Task item:
Up to and including the line that contains "P. O. Box 1201", write out every line of the entries exactly, beginning with the first. Omit the pictures.

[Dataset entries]
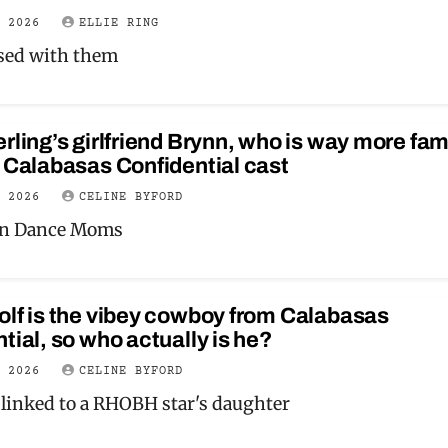
Y 2026
ELLIE RING
sed with them
rling’s girlfriend Brynn, who is way more fa
 Calabasas Confidential cast
Y 2026
CELINE BYFORD
on Dance Moms
lf is the vibey cowboy from Calabasas
tial, so who actually is he?
Y 2026
CELINE BYFORD
 linked to a RHOBH star's daughter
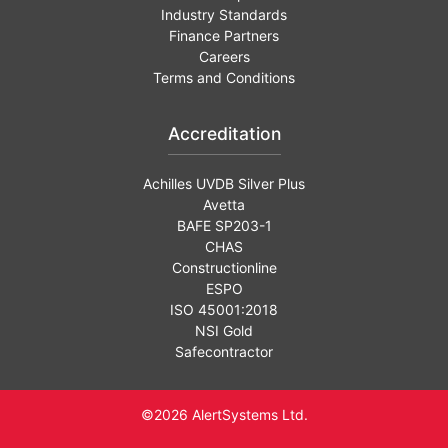
Industry Standards
Finance Partners
Careers
Terms and Conditions
Accreditation
Achilles UVDB Silver Plus
Avetta
BAFE SP203-1
CHAS
Constructionline
ESPO
ISO 45001:2018
NSI Gold
Safecontractor
©2026 AlertSystems Ltd.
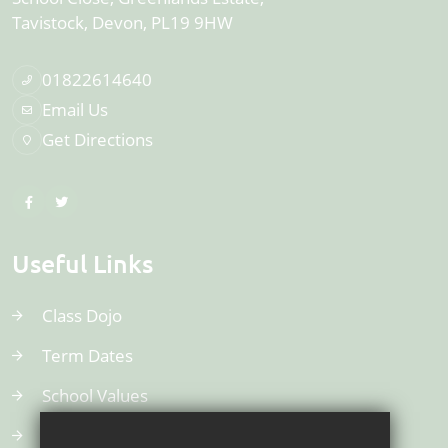
Tavistock
Devon
PL19 9HW
01822614640
Email Us
Get Directions
Useful Links
Class Dojo
Term Dates
School Values
Uniform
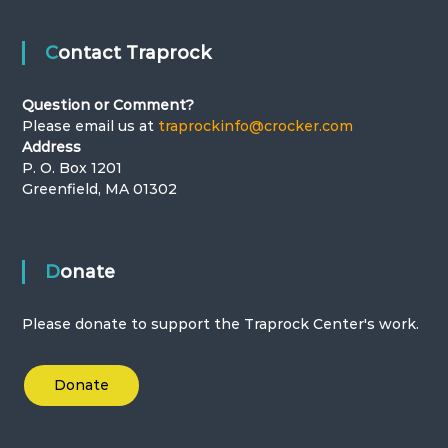
Contact Traprock
Question or Comment?
Please email us at
traprockinfo@crocker.com
Address
P. O. Box 1201
Greenfield, MA 01302
Donate
Please donate to support the Traprock Center's work.
Donate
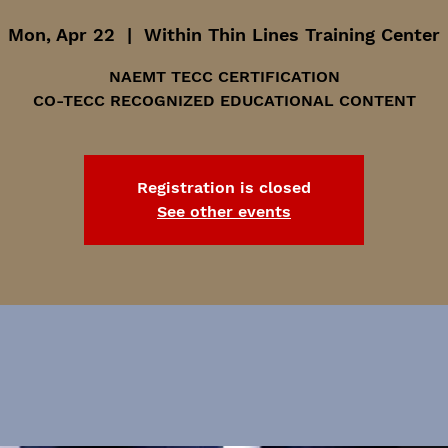
Mon, Apr 22
  |  
Within Thin Lines Training Center
NAEMT TECC CERTIFICATION
CO-TECC RECOGNIZED EDUCATIONAL CONTENT
Registration is closed
See other events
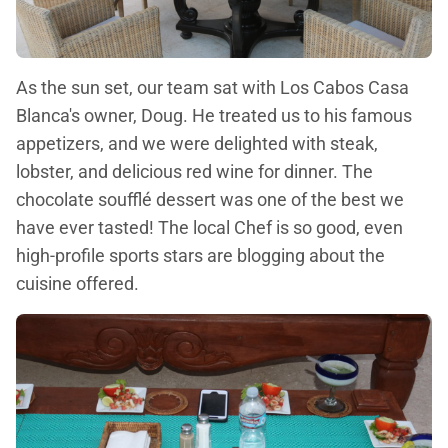
As the sun set, our team sat with Los Cabos Casa
Blanca's owner, Doug. He treated us to his famous
appetizers, and we were delighted with steak,
lobster, and delicious red wine for dinner. The
chocolate soufflé dessert was one of the best we
have ever tasted! The local Chef is so good, even
high-profile sports stars are blogging about the
cuisine offered.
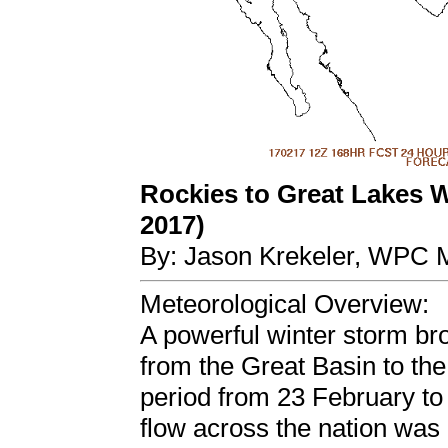
Rockies to Great Lakes W
2017)
By: Jason Krekeler, WPC M
Meteorological Overview:
A powerful winter storm br
from the Great Basin to th
period from 23 February to
flow across the nation was 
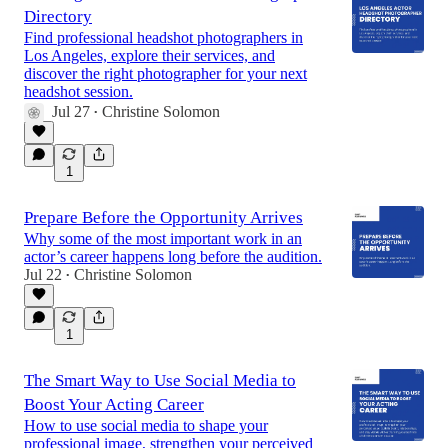
Directory
Find professional headshot photographers in
Los Angeles, explore their services, and
discover the right photographer for your next
headshot session.
Jul 27
Christine Solomon
•
1
Prepare Before the Opportunity Arrives
Why some of the most important work in an
actor’s career happens long before the audition.
Jul 22
Christine Solomon
•
1
The Smart Way to Use Social Media to
Boost Your Acting Career
How to use social media to shape your
professional image, strengthen your perceived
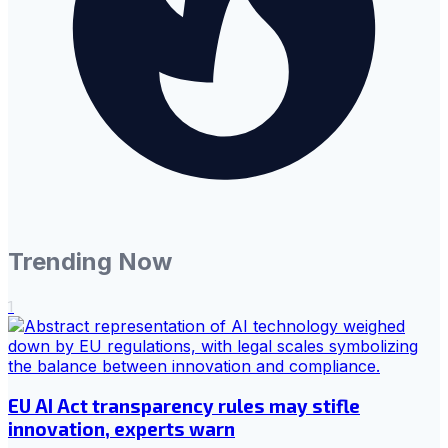
Trending Now
1
EU AI Act transparency rules may stifle
innovation, experts warn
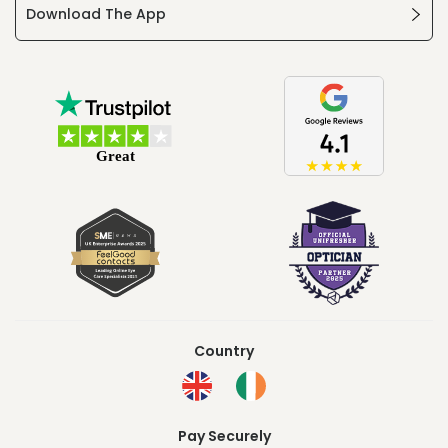
Download The App
Country
Pay Securely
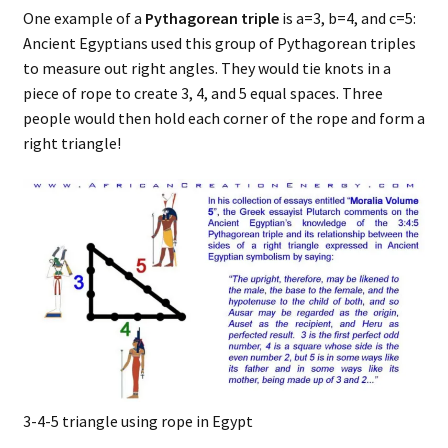
One example of a
Pythagorean triple
is a=3, b=4, and c=5:
Ancient Egyptians used this group of Pythagorean triples
to measure out right angles. They would tie knots in a
piece of rope to create 3, 4, and 5 equal spaces. Three
people would then hold each corner of the rope and form a
right triangle!
3-4-5 triangle using rope in Egypt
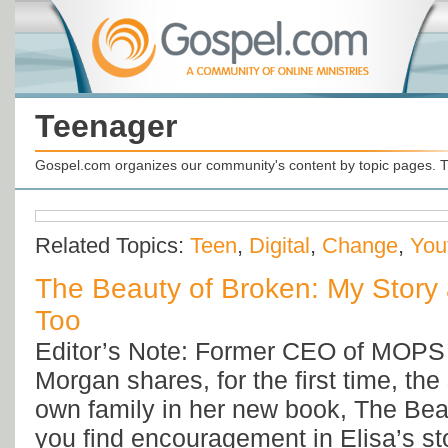
Teenager
Gospel.com organizes our community's content by topic pages. T
Related Topics:
Teen
,
Digital
,
Change
,
You
The Beauty of Broken: My Story 
Too
Editor’s Note: Former CEO of MOPS I
Morgan shares, for the first time, the
own family in her new book, The Bea
you find encouragement in Elisa’s s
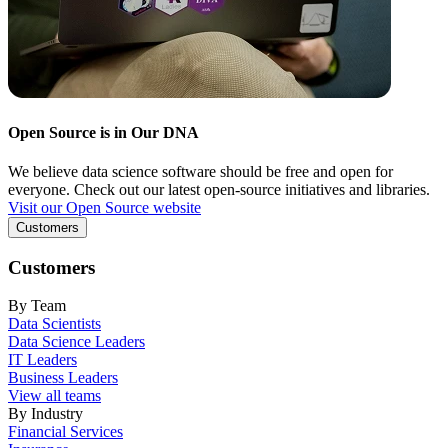
Open Source is in Our DNA
We believe data science software should be free and open for
everyone. Check out our latest open-source initiatives and libraries.
Visit our Open Source website
Customers
Customers
By Team
Data Scientists
Data Science Leaders
IT Leaders
Business Leaders
View all teams
By Industry
Financial Services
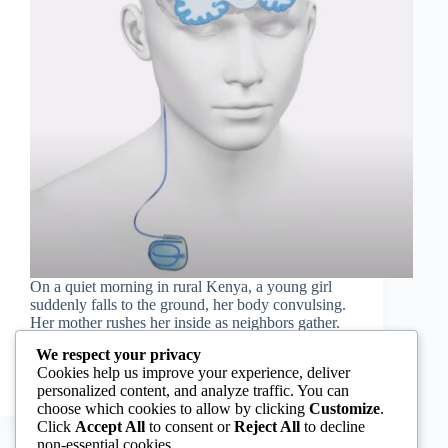
On a quiet morning in rural Kenya, a young girl
suddenly falls to the ground, her body convulsing.
Her mother rushes her inside as neighbors gather.
She has just had a seizure in public. Whispers of
We respect your privacy
witchcraft spread quickly. Fearing…
Cookies help us improve your experience, deliver
Rashida Ruwa
September 18, 2025
personalized content, and analyze traffic. You can
choose which cookies to allow by clicking
Customize
.
Click
Accept All
to consent or
Reject All
to decline
non-essential cookies.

Exercise solution:
Y 2026
ELLIE RING
sed with them
rling’s girlfriend Brynn, who is way more fa
 Calabasas Confidential cast
Y 2026
CELINE BYFORD
on Dance Moms
lf is the vibey cowboy from Calabasas
tial, so who actually is he?
Y 2026
CELINE BYFORD
 linked to a RHOBH star's daughter
Industry Standards
Finance Partners
Careers
Terms and Conditions
Accreditation
Achilles UVDB Silver Plus
Avetta
BAFE SP203-1
CHAS
Constructionline
ESPO
ISO 45001:2018
NSI Gold
Safecontractor
©2026 AlertSystems Ltd.
Tavistock
Devon
PL19 9HW
01822614640
Email Us
Get Directions
Useful Links
Class Dojo
Term Dates
School Values
Uniform
Contact Traprock
Question or Comment?
Please email us at
traprockinfo@crocker.com
Address
P. O. Box 1201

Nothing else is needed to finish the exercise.